TASK DESCRIPTION
Copy the data that follows, character for character, minus the pictures.

· · · ·

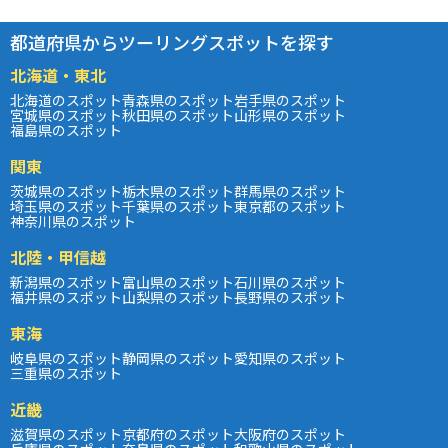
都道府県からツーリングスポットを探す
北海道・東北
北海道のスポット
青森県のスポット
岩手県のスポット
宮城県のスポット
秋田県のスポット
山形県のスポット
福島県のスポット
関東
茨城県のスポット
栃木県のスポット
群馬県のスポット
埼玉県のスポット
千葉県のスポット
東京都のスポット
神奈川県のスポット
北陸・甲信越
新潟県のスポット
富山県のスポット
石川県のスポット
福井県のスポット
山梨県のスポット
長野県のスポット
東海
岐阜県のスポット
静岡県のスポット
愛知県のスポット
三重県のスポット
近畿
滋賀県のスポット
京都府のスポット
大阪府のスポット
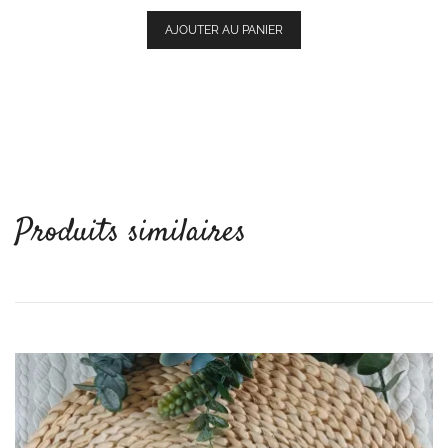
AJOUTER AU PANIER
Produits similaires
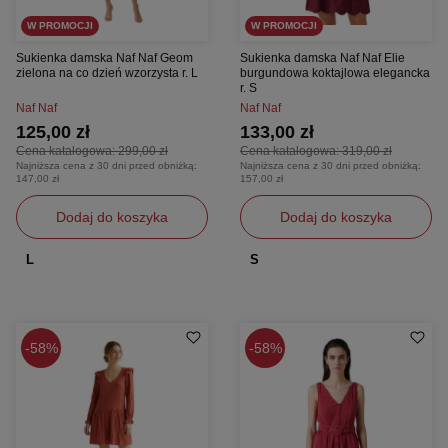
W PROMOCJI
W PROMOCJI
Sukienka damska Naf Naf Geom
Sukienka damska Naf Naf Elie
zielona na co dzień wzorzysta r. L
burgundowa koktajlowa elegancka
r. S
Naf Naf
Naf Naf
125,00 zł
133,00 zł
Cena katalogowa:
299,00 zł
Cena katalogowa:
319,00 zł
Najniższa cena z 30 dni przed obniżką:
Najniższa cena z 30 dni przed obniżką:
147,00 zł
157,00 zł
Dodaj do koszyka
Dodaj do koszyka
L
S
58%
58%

· · · ·

ANSWER TO THIS PROBLEM
都道府県からツーリングスポットを探す
北海道・東北
北海道のスポット
青森県のスポット
岩手県のスポット
宮城県のスポット
秋田県のスポット
山形県のスポット
福島県のスポット
関東
茨城県のスポット
栃木県のスポット
群馬県のスポット
埼玉県のスポット
千葉県のスポット
東京都のスポット
神奈川県のスポット
北陸・甲信越
新潟県のスポット
富山県のスポット
石川県のスポット
福井県のスポット
山梨県のスポット
長野県のスポット
東海
岐阜県のスポット
静岡県のスポット
愛知県のスポット
三重県のスポット
近畿
滋賀県のスポット
京都府のスポット
大阪府のスポット
AJOUTER AU PANIER
Produits similaires
W PROMOCJI
W PROMOCJI
Sukienka damska Naf Naf Geom
Sukienka damska Naf Naf Elie
zielona na co dzień wzorzysta r. L
burgundowa koktajlowa elegancka
r. S
Naf Naf
Naf Naf
125,00 zł
133,00 zł
Cena katalogowa:
299,00 zł
Cena katalogowa:
319,00 zł
Najniższa cena z 30 dni przed obniżką:
Najniższa cena z 30 dni przed obniżką:
147,00 zł
157,00 zł
Dodaj do koszyka
Dodaj do koszyka
L
S
58%
58%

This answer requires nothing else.